William Adams Brown (December 29, 1865 – December 15, 1943) was an American minister, professor and philanthropist.
Early life
Brown was born in New York City on December 29, 1865, and named after his maternal grandfather, the Rev. William Adams.[1] He was the eldest son of John Crosby Brown and Mary Elizabeth Adams Brown. His siblings were Eliza Coe Adams,[2] Mary Magoun Brown,[2] James Crosby Brown, Thatcher Magoun Brown, and Amy Brighthurst Brown (1878–1960).[2]
After returning to the United States in 1892, Brown joined the faculty of Union Theological Seminary as an instructor of Church History. Less than a year later, he was asked him to shift fields and teach Systematic Theology. Within five years, he was named Roosevelt Chair of Systematic Theology.[4] He retired in 1936.[5]

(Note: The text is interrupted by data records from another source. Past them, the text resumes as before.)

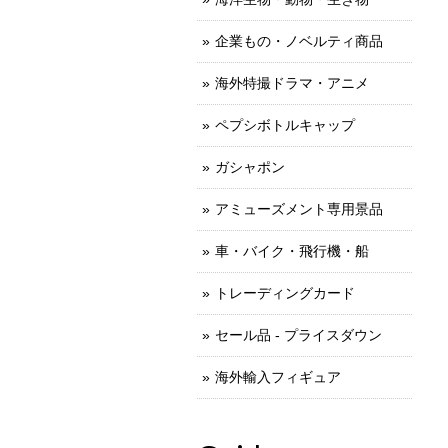
企業もの・ノベルティ商品
海外特撮ドラマ・アニメ
ペプシボトルキャップ
ガシャポン
アミューズメント専用景品
車・バイク・飛行機・船
トレーディングカード
セール品 - プライスダウン
海外輸入フィギュア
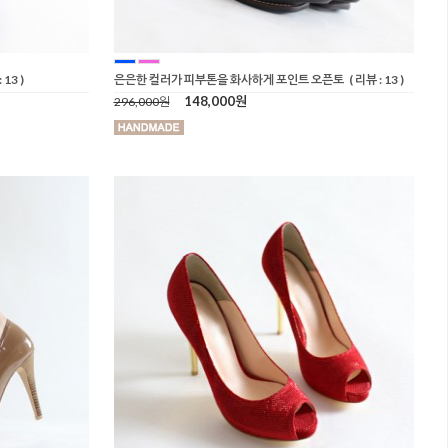
 13 )
은은한 컬러가 피부톤을 화사하게 포인트 오픈토
( 리뷰 : 13 )
148,000원
296,000원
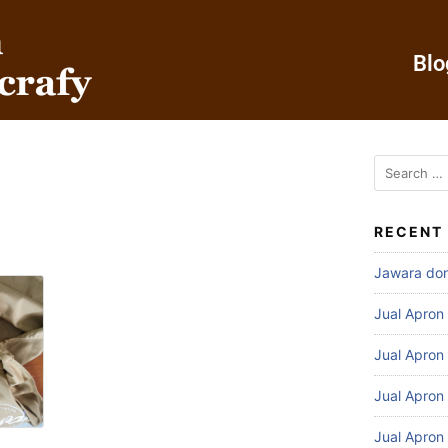
Blo
RECENT
Jawara do
Jual Apron
Jual Apron
Jual Apron
Jual Apron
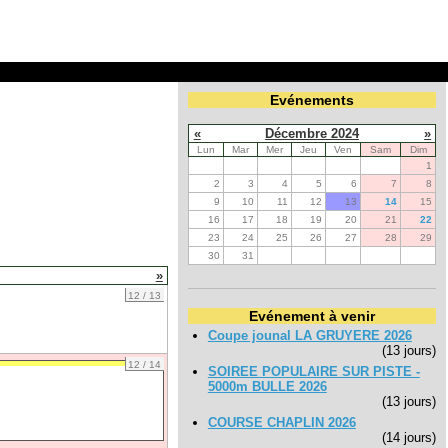
Evénements
«
Décembre 2024
»
Lun
Mar
Mer
Jeu
Ven
Sam
Dim
1
2
3
4
5
6
7
8
9
10
11
12
13
14
15
16
17
18
19
20
21
22
23
24
25
26
27
28
29
30
31
»
12 / 13
Evénement à venir
Coupe jounal LA GRUYERE 2026
(13 jours)
12 / 14
SOIREE POPULAIRE SUR PISTE -
5000m BULLE 2026
(13 jours)
COURSE CHAPLIN 2026
(14 jours)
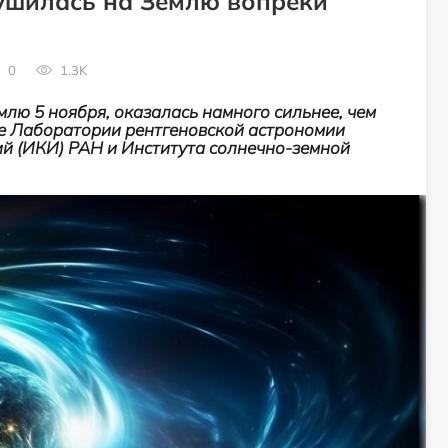
ушилась на Землю вопреки
0
1.3K
лю 5 ноября, оказалась намного сильнее, чем
те Лаборатории рентгеновской астрономии
й (ИКИ) РАН и Института солнечно-земной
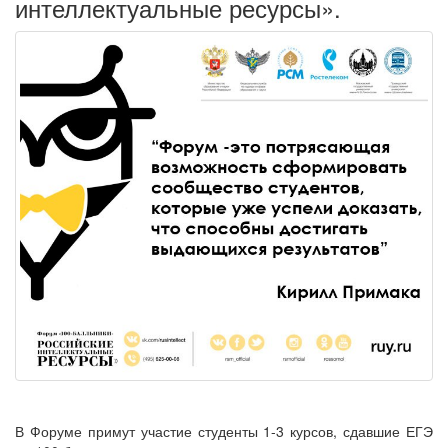
интеллектуальные ресурсы».
В Форуме примут участие студенты 1-3 курсов, сдавшие ЕГЭ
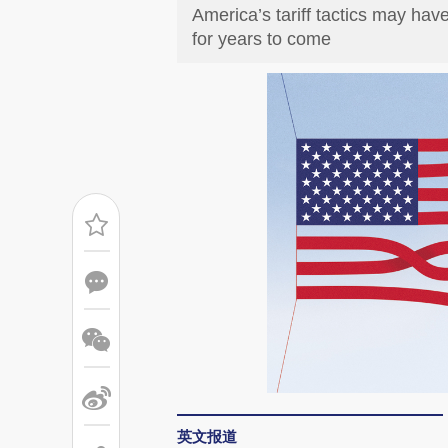
America’s tariff tactics may ha
for years to come
英文报道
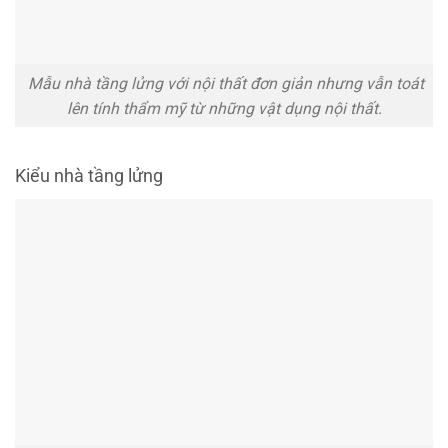
Mẫu nhà tầng lửng với nội thất đơn giản nhưng vẫn toát
lên tính thẩm mỹ từ những vật dụng nội thất.
Kiểu nhà tầng lửng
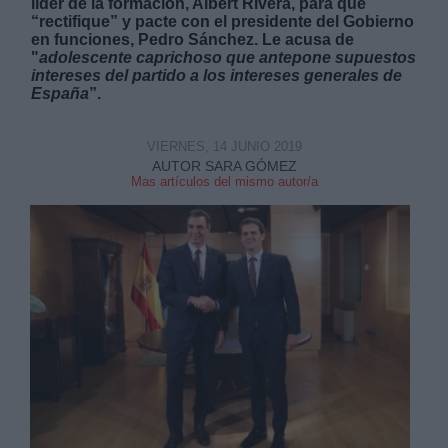
líder de la formación, Albert Rivera, para que
“rectifique” y pacte con el presidente del Gobierno
en funciones, Pedro Sánchez. Le acusa de
"
adolescente caprichoso
que antepone supuestos
intereses del partido a los intereses generales de
España
”.
Derechos:
VIERNES, 14 JUNIO 2019
AUTOR SARA GÓMEZ
Mas artículos del mismo autor/a
link
Información adicional
link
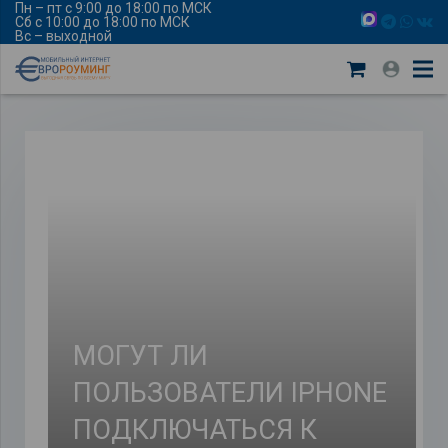
Пн – пт с 9:00 до 18:00 по МСК
Сб с 10:00 до 18:00 по МСК
Вс – выходной
МОГУТ ЛИ
ПОЛЬЗОВАТЕЛИ IPHONE
ПОДКЛЮЧАТЬСЯ К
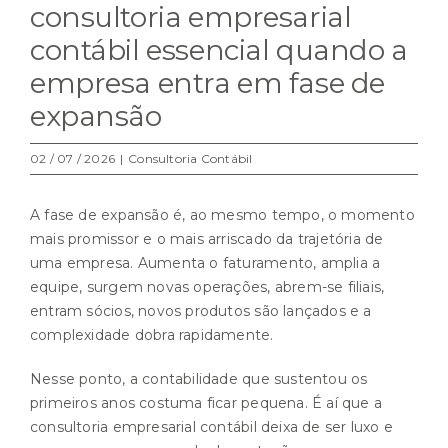
consultoria empresarial
contábil essencial quando a
empresa entra em fase de
expansão
02 / 07 / 2026
|
Consultoria Contábil
A fase de expansão é, ao mesmo tempo, o momento
mais promissor e o mais arriscado da trajetória de
uma empresa. Aumenta o faturamento, amplia a
equipe, surgem novas operações, abrem-se filiais,
entram sócios, novos produtos são lançados e a
complexidade dobra rapidamente.
Nesse ponto, a contabilidade que sustentou os
primeiros anos costuma ficar pequena. É aí que a
consultoria empresarial contábil deixa de ser luxo e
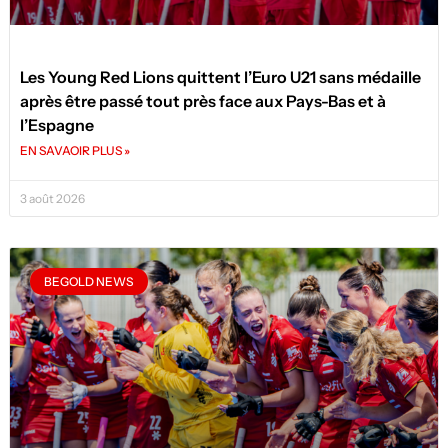
Les Young Red Lions quittent l’Euro U21 sans médaille
après être passé tout près face aux Pays-Bas et à
l’Espagne
EN SAVAOIR PLUS »
3 août 2026
BEGOLD NEWS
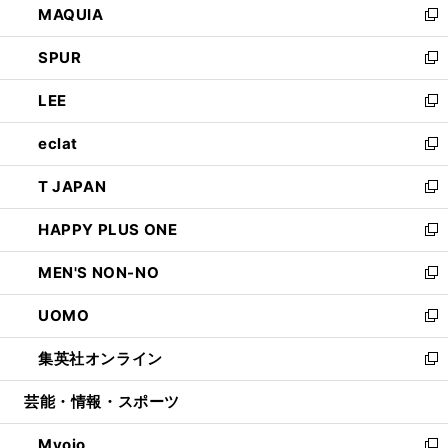
MAQUIA
ド
ィ
い
新
ウ
ン
ウ
し
SPUR
で
ド
ィ
い
新
開
ウ
ン
ウ
し
LEE
く
で
ド
ィ
い
新
開
ウ
ン
ウ
し
eclat
く
で
ド
ィ
い
新
開
ウ
ン
ウ
し
T JAPAN
く
で
ド
ィ
い
新
開
ウ
ン
ウ
し
HAPPY PLUS ONE
く
で
ド
ィ
い
新
開
ウ
ン
ウ
し
MEN'S NON-NO
く
で
ド
ィ
い
新
開
ウ
ン
ウ
し
UOMO
く
で
ド
ィ
い
新
開
ウ
ン
ウ
し
集英社オンライン
く
で
ド
ィ
い
新
開
ウ
ン
ウ
し
芸能・情報・スポーツ
く
で
ド
ィ
い
開
ウ
ン
ウ
Myojo
く
で
ド
ィ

Brown served as chairman of the Presbyterian Church's Home Missions Committee, through which he organized and ran the American Parish on the Upper East Side and the Labor Temple in the East Village neighborhoods of Manhattan. He was also instrumental in the founding of Union Settlement in East Harlem where he was largely responsible for fundraising. Union Settlement is one of the oldest settlement houses in New York City and is East Harlem's largest social service agency serving the poor.[4]
He was a member of the Yale Corporation from 1917 to 1934, and was acting president of Yale University from 1919 to 1920.[6]
Personal life
In 1892, Brown was married to Helen Gilman Noyes (1867–1942), a daughter of Daniel Rogers Noyes and Helen Abia (née Gilman) Noyes. The family lived at 49 East 80th Street in New York City and had a summer home on Mount Desert Island in Maine where they befriended many prominent people, including Charles W. Eliot, president of Harvard, Seth Low, president of Columbia and later Mayor of New York, and John D. Rockefeller Jr. They had four children:
John Crosby Brown (1892–1950), the president of Tamblyn & Brown, a public relations counsel and managers of fund-raising campaigns.[7]